Thirdly, the anomalies of Israeli rule over a functionally-disenfranchised Palestinian national collective are contributing to the transformation of Israel from a flawed-but-feisty democracy into a society whose democratic institutions and values are under perilous assault. This assault can be seen in Silwan, where Palestinian minors are being subjected to arrest under conditions that contravene Israeli law, and where Palestinian civil society leaders are finding themselves subjected to harassment, arrest, detention, house arrest, and even deportation from the city. The broader contours of this assault relate not only to Israeli policy in East Jerusalem but also to the policies required to maintain the occupation overall: the ongoing attacks from the Israeli Knesset on civil society organisations and its efforts to pass laws to quash peaceful protest.
And lastly, with its inflammatory policies in East Jerusalem, Israel is alienating even her staunchest allies and inexorably sliding into unprecedented isolation.

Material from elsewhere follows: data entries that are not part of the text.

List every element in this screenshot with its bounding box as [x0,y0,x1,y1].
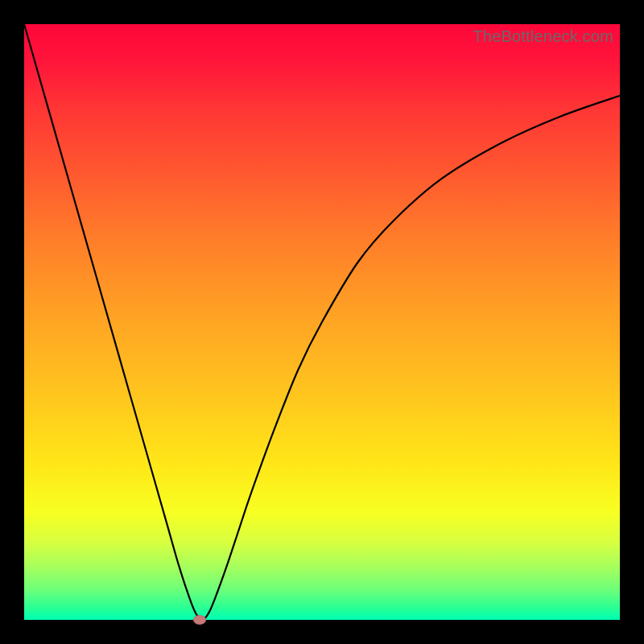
bottleneck-curve [24,24,620,620]
curve-layer [24,24,620,620]
minimum-marker [193,615,206,625]
chart-container: TheBottleneck.com [0,0,644,644]
plot-area: TheBottleneck.com [24,24,620,620]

Rather than enlisting the support of friendly governments and constituencies to assist Israel charter the complex waters of a changing Middle East, support of Israel is being left in the hands of those who sacrifice judgment and empirical evidence regarding Israel on the altars of sundry apocalyptic, end-of-days ideologies. These include American representatives of the Tea Party and their ilk – from Mike Huckabee to Joe Lieberman to Glenn Beck – alongside right-wing evangelical Christian leaders like Rev. John Hagee. They also include European Islamophobics like Geert Wilders. These are the painful, undeniable realities of modern-day Jerusalem.

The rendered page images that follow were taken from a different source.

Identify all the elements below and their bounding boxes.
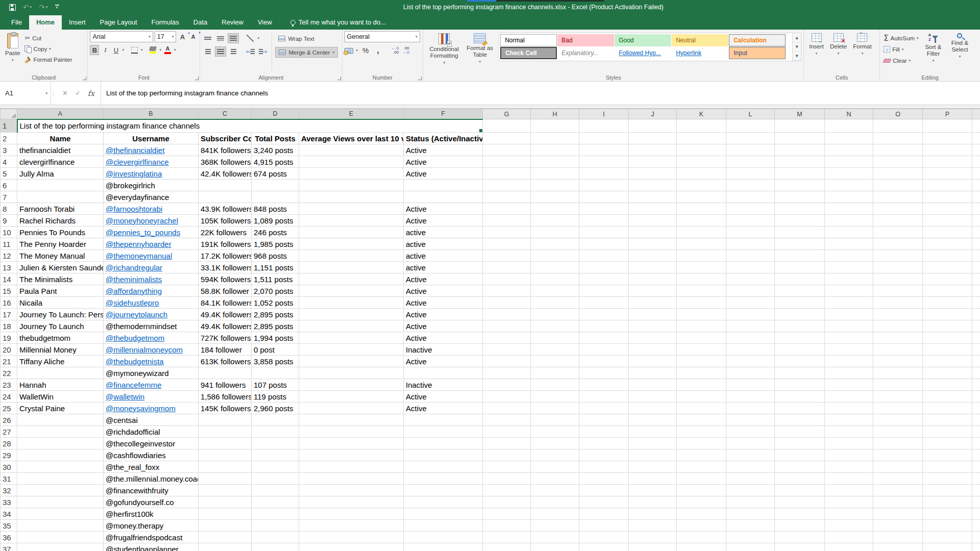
username-hyperlink[interactable]: @pennies_to_pounds [106,228,180,237]
cell[interactable] [629,473,677,485]
cell[interactable] [629,485,677,496]
cell[interactable] [483,403,531,414]
row-header-17[interactable]: 17 [1,309,17,320]
cell-A26[interactable] [17,414,104,426]
cell[interactable] [825,297,873,309]
cell-F27[interactable] [404,426,483,438]
cell[interactable] [531,273,579,285]
row-header-21[interactable]: 21 [1,356,17,367]
cell[interactable] [629,496,677,508]
cell-E22[interactable] [299,367,404,379]
cell[interactable] [629,119,677,133]
cell-E27[interactable] [299,426,404,438]
cell-E32[interactable] [299,485,404,496]
cell[interactable] [531,133,579,144]
cell[interactable] [483,119,531,133]
cell[interactable] [579,250,629,262]
cell-D22[interactable] [252,367,299,379]
cell-F20[interactable]: Inactive [404,344,483,356]
cell[interactable] [531,250,579,262]
cell-A8[interactable]: Farnoosh Torabi [17,203,104,215]
cell[interactable] [483,496,531,508]
cell-D8[interactable]: 848 posts [252,203,299,215]
cell[interactable] [873,520,923,532]
cell[interactable] [825,356,873,367]
row-header-26[interactable]: 26 [1,414,17,426]
cell[interactable] [873,332,923,344]
italic-button[interactable]: I [101,45,110,55]
formula-input[interactable]: List of the top performing instagram fin… [101,82,980,105]
cell[interactable] [677,309,726,320]
comma-style-button[interactable]: , [373,45,382,56]
cell[interactable] [726,426,775,438]
cell[interactable] [677,250,726,262]
cell-A34[interactable] [17,508,104,520]
top-align-button[interactable] [202,33,213,43]
cell-A23[interactable]: Hannah [17,379,104,391]
cell-C36[interactable] [199,532,252,543]
cell[interactable] [483,156,531,168]
cell[interactable] [677,485,726,496]
cell-A6[interactable] [17,180,104,191]
cell[interactable] [677,168,726,180]
row-header-32[interactable]: 32 [1,485,17,496]
cell[interactable] [873,473,923,485]
row-header-28[interactable]: 28 [1,438,17,449]
cell[interactable] [726,473,775,485]
cell[interactable] [923,156,972,168]
cell[interactable] [531,520,579,532]
cell-C37[interactable] [199,543,252,551]
cell-F21[interactable]: Active [404,356,483,367]
username-hyperlink[interactable]: @financefemme [106,381,161,389]
cell[interactable] [825,508,873,520]
row-header-33[interactable]: 33 [1,496,17,508]
paste-dropdown-arrow[interactable]: ▾ [12,58,14,62]
cell-E9[interactable] [299,215,404,227]
cell[interactable] [531,461,579,473]
cell[interactable] [629,168,677,180]
borders-dropdown-arrow[interactable]: ▾ [141,48,143,52]
row-header-31[interactable]: 31 [1,473,17,485]
cell[interactable] [677,262,726,273]
cell[interactable] [775,203,825,215]
font-color-dropdown-arrow[interactable]: ▾ [174,48,176,52]
sort-filter-button[interactable]: AZ Sort & Filter ▾ [920,31,946,73]
cell[interactable] [531,227,579,238]
cell[interactable] [629,426,677,438]
cell-B35[interactable]: @money.therapy [104,520,199,532]
cell[interactable] [923,320,972,332]
cell-F4[interactable]: Active [404,156,483,168]
row-header-2[interactable]: 2 [1,133,17,144]
cell[interactable] [629,520,677,532]
cell-D20[interactable]: 0 post [252,344,299,356]
cell-D2[interactable]: Total Posts [252,133,299,144]
cell-F15[interactable]: Active [404,285,483,297]
column-header-O[interactable]: O [873,109,923,119]
cell[interactable] [726,532,775,543]
username-hyperlink[interactable]: @richandregular [106,263,162,272]
cell[interactable] [775,496,825,508]
customize-quick-access-toolbar-icon[interactable]: ▾ [55,5,59,10]
cell-C10[interactable]: 22K followers [199,227,252,238]
cell[interactable] [483,191,531,203]
cell-E7[interactable] [299,191,404,203]
cell[interactable] [483,367,531,379]
cell[interactable] [579,543,629,551]
column-header-H[interactable]: H [531,109,579,119]
cell[interactable] [579,168,629,180]
cell-E23[interactable] [299,379,404,391]
cell[interactable] [726,403,775,414]
cell[interactable] [579,532,629,543]
cell-A2[interactable]: Name [17,133,104,144]
increase-decimal-button[interactable]: ←.0 .00 [391,46,399,55]
cell[interactable] [677,238,726,250]
cell[interactable] [531,414,579,426]
row-header-24[interactable]: 24 [1,391,17,403]
format-as-table-button[interactable]: Format as Table ▾ [463,31,497,73]
cell-B7[interactable]: @everydayfinance [104,191,199,203]
cell[interactable] [873,297,923,309]
cell[interactable] [677,520,726,532]
cell-D29[interactable] [252,449,299,461]
cell-A36[interactable] [17,532,104,543]
cell[interactable] [923,309,972,320]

The way forward: Securing Israel’s genuine equities in Jerusalem
These realities also illuminate the way forward, starting with the fact that freeing Israel of its dysfunctional rule over the Palestinians in East Jerusalem will enable Israeli Jerusalem to become a robust capital city. In many ways, the end of Israeli rule over Palestinian East Jerusalem will also be the liberation of Israeli Jerusalem. A truly free and robust Yerushalayim requires a national capital whose residents freely share and believe in the Israeli national ethos and values, without imposing these alien narratives on a rival Palestinian national collective who can never share those beliefs.